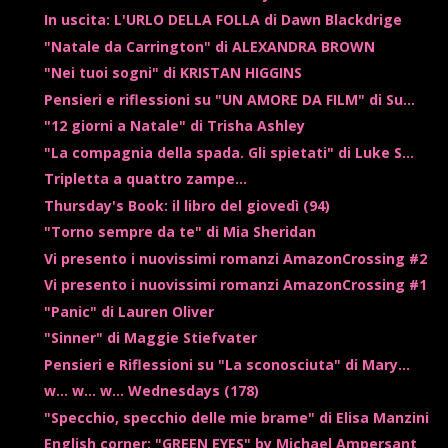
In uscita: L'URLO DELLA FOLLA di Dawn Blackdrige
"Natale da Carrington" di ALEXANDRA BROWN
"Nei tuoi sogni" di KRISTAN HIGGINS
Pensieri e riflessioni su "UN AMORE DA FILM" di Su...
"12 giorni a Natale" di Trisha Ashley
"La compagnia della spada. Gli spietati" di Luke S...
Tripletta a quattro zampe...
Thursday's Book: il libro del giovedì (94)
"Torno sempre da te" di Mia Sheridan
Vi presento i nuovissimi romanzi AmazonCrossing #2
Vi presento i nuovissimi romanzi AmazonCrossing #1
"Panic" di Lauren Oliver
"Sinner" di Maggie Stiefvater
Pensieri e Riflessioni su "La sconosciuta" di Mary...
w... w... w... Wednesdays (178)
"Specchio, specchio delle mie brame" di Elisa Manzini
English corner: "GREEN EYES" by Michael Ampersant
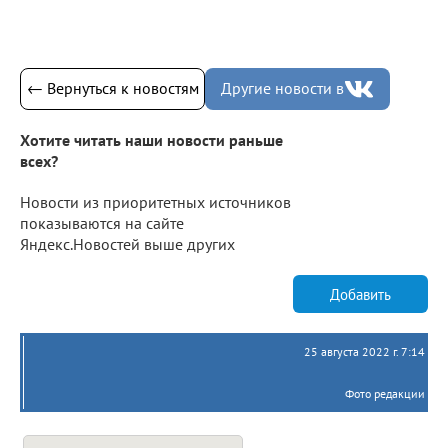
← Вернуться к новостям
Другие новости в
Хотите читать наши новости раньше
всех?
Новости из приоритетных источников
показываются на сайте
Яндекс.Новостей выше других
Добавить
25 августа 2022 г. 7:14
Фото редакции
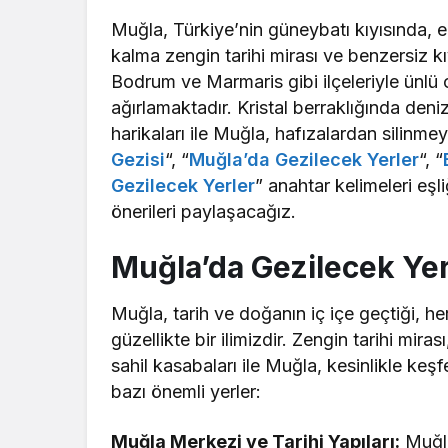
Muğla, Türkiye’nin güneybatı kıyısında, e
kalma zengin tarihi mirası ve benzersiz kıyı
Bodrum ve Marmaris gibi ilçeleriyle ünlü o
ağırlamaktadır. Kristal berraklığında denizi,
harikaları ile Muğla, hafızalardan silinme
Gezisi
“, “
Muğla’da Gezilecek Yerler
“, “
Gezilecek Yerler
” anahtar kelimeleri eşl
önerileri paylaşacağız.
Muğla’da Gezilecek Yer
Muğla, tarih ve doğanın iç içe geçtiği, he
güzellikte bir ilimizdir. Zengin tarihi mira
sahil kasabaları ile Muğla, kesinlikle keş
bazı önemli yerler:
Muğla Merkezi ve Tarihi Yapıları:
Muğla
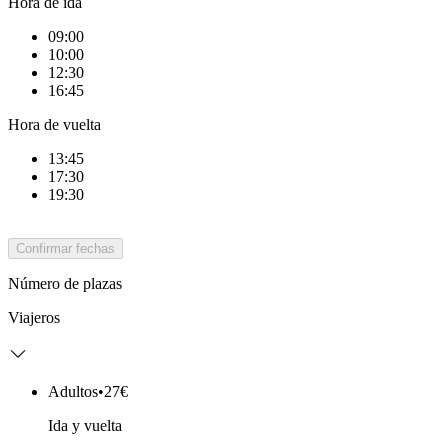
Hora de ida
09:00
10:00
12:30
16:45
Hora de vuelta
13:45
17:30
19:30
Confirmar fechas
Número de plazas
Viajeros
Adultos
•
27€
Ida y vuelta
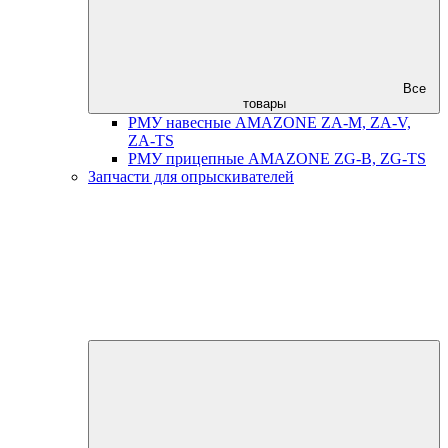
Все
товары
РМУ навесные AMAZONE ZA-M, ZA-V,
ZA-TS
РМУ прицепные AMAZONE ZG-B, ZG-TS
Запчасти для опрыскивателей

■ Your task ■
Please copy the data shown above precisely, leaving the images out.

■ Answer space ■
In uscita: L'URLO DELLA FOLLA di Dawn Blackdrige
"Natale da Carrington" di ALEXANDRA BROWN
"Nei tuoi sogni" di KRISTAN HIGGINS
Pensieri e riflessioni su "UN AMORE DA FILM" di Su...
"12 giorni a Natale" di Trisha Ashley
"La compagnia della spada. Gli spietati" di Luke S...
Tripletta a quattro zampe...
Thursday's Book: il libro del giovedì (94)
"Torno sempre da te" di Mia Sheridan
Vi presento i nuovissimi romanzi AmazonCrossing #2
Vi presento i nuovissimi romanzi AmazonCrossing #1
"Panic" di Lauren Oliver
"Sinner" di Maggie Stiefvater
Pensieri e Riflessioni su "La sconosciuta" di Mary...
w... w... w... Wednesdays (178)
"Specchio, specchio delle mie brame" di Elisa Manzini
English corner: "GREEN EYES" by Michael Ampersant
← Вернуться к новостям
Другие новости в
Хотите читать наши новости раньше
всех?
Новости из приоритетных источников
показываются на сайте
Яндекс.Новостей выше других
Добавить
25 августа 2022 г. 7:14
Фото редакции
Muğla, Türkiye’nin güneybatı kıyısında, e
kalma zengin tarihi mirası ve benzersiz kıyı
Bodrum ve Marmaris gibi ilçeleriyle ünlü o
ağırlamaktadır. Kristal berraklığında denizi,
harikaları ile Muğla, hafızalardan silinme
Gezisi
“, “
Muğla’da Gezilecek Yerler
“, “
Gezilecek Yerler
” anahtar kelimeleri eşl
önerileri paylaşacağız.
Muğla’da Gezilecek Yer
Muğla, tarih ve doğanın iç içe geçtiği, he
güzellikte bir ilimizdir. Zengin tarihi mira
sahil kasabaları ile Muğla, kesinlikle keş
bazı önemli yerler:
Muğla Merkezi ve Tarihi Yapıları:
Muğla
Hora de ida
09:00
10:00
12:30
16:45
Hora de vuelta
13:45
17:30
19:30
Confirmar fechas
Número de plazas
Viajeros
Adultos
•
27€
Ida y vuelta
Все
товары
РМУ навесные AMAZONE ZA-M, ZA-V,
ZA-TS
РМУ прицепные AMAZONE ZG-B, ZG-TS
Запчасти для опрыскивателей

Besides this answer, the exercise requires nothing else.